• _AIM OF THE EXERCISE_: Go over the data and keep only the lines that include "선임해야".

• _AVAILABLE RECORDS_:
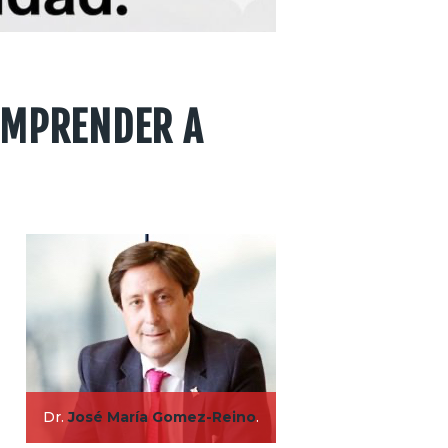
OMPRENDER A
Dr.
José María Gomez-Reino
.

==

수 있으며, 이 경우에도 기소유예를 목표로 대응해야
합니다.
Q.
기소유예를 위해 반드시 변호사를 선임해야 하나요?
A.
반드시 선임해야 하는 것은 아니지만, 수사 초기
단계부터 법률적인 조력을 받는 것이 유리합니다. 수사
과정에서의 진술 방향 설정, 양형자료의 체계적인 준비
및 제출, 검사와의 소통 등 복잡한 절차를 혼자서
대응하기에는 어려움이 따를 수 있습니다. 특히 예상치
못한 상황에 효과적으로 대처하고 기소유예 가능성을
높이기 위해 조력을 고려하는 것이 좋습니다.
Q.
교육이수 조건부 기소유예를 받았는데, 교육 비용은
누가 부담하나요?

• _RESPONSE AREA_:
기소유예를 위해 반드시 변호사를 선임해야 하나요?
반드시 선임해야 하는 것은 아니지만, 수사 초기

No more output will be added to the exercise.